Model: GradientBoosting, CV score:0.8609
Model: XGBoost, CV score:0.8861
Model: LightGBM, CV score:0.8819


##### Ensemble (Averaging Blending)

In [40]:
def AveragingBlending(models, x, y, sub_x):
    # Use x and y to train models
    # x : Pandas DataFrame object
    # x.values : NumPy array form
    for m in models : 
        m['model'].fit(x.values, y)
    
    # Model prediction using sub_x
    # Store the prediction results into predictions
    predictions = np.column_stack([
        m['model'].predict(sub_x.values) for m in models
    ])

    # Return mean of each model
    return np.mean(predictions, axis=1)

# print(models)
# sub.head()
# x.head()
# print(x.values)

In [41]:
y_pred = AveragingBlending(models, x, y, sub)
print(len(y_pred))
y_pred

6468


array([ 529966.66304912,  430726.21272617, 1361676.91242777, ...,
        452081.69137012,  341572.97685942,  421725.1231835 ])

In [42]:
result = pd.DataFrame({
    'id' : sub_id,
    'price' : y_pred
})

result.head()

Unnamed: 0,id,price
0,15035,529966.7
1,15036,430726.2
2,15037,1361677.0
3,15038,333803.6
4,15039,308900.6


In [43]:
submission_path = './data/submission.csv'

result.to_csv(submission_path, index=False)

##### Better Model

In [44]:
train = x
test = sub

# Need to use expm1 after model prediction
y = np.log1p(y)

In [45]:
from sklearn.model_selection import train_test_split
from sklearn.metrics import mean_squared_error

In [46]:
def rmse(y_test, y_pred):
    return np.sqrt(mean_squared_error(np.expm1(y_test), np.expm1(y_pred)))

In [47]:
from xgboost import XGBRegressor
from lightgbm import LGBMRegressor
from sklearn.ensemble import GradientBoostingRegressor, RandomForestRegressor

In [48]:
# random_state = None
random_state = 2023

gboost = GradientBoostingRegressor(random_state=random_state)
xgboost = XGBRegressor(random_state=random_state)
lightgbm = LGBMRegressor(random_state=random_state)
rdforest = RandomForestRegressor(random_state=random_state)

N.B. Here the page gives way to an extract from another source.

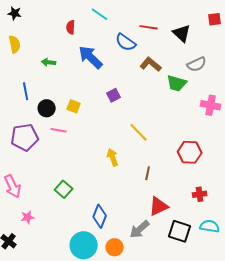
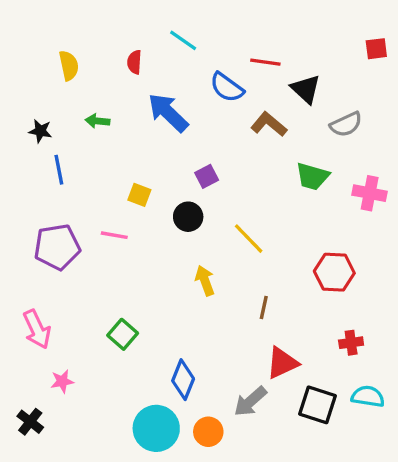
black star: (15, 13) -> (40, 131), moved
black triangle: (182, 33) -> (306, 89), moved
yellow semicircle: (15, 44) -> (69, 66), moved
green trapezoid: (177, 83) -> (312, 176), moved
black circle: (47, 108) -> (188, 217), moved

models = [gboost, xgboost, lightgbm, rdforest]

In [49]:
def get_scores(models, train, y):
    df = {} # create table for saving scores
    for model in models:
        model_name = model.__class__.__name__
        # validation : 0.2
        X_train, X_val, y_train, y_val = train_test_split(train, y, random_state=random_state, test_size=0.2)

        model.fit(X_train, y_train)

        y_pred = model.predict(X_val)

        df[model_name] = rmse(y_val, y_pred)

        score_df = pd.DataFrame(df, index=['RMSE']).T.sort_values('RMSE', ascending=False)
    
    return score_df

##### Grid Search / Random Search
Hyperparameter tuning in machine learning models
##### Grid Search : predefined set of hyperparameter values is specified
##### Random Search : randomly selects hyperparameter values from a predefined search space

In [50]:
# Grid Search
from sklearn.model_selection import GridSearchCV

In [51]:
param_grid = {
    'n_estimators': [50, 100],
    'max_depth': [1, 10],
}

In [52]:
model = LGBMRegressor(random_state=random_state)

In [53]:
grid_model = GridSearchCV(model, param_grid=param_grid,
                          scoring='neg_mean_squared_error',
                          cv=5, verbose=1, n_jobs=5)

grid_model.fit(x,y)

Fitting 5 folds for each of 4 candidates, totalling 20 fits


GridSearchCV(cv=5, estimator=LGBMRegressor(random_state=2023), n_jobs=5,
             param_grid={'max_depth': [1, 10], 'n_estimators': [50, 100]},
             scoring='neg_mean_squared_error', verbose=1)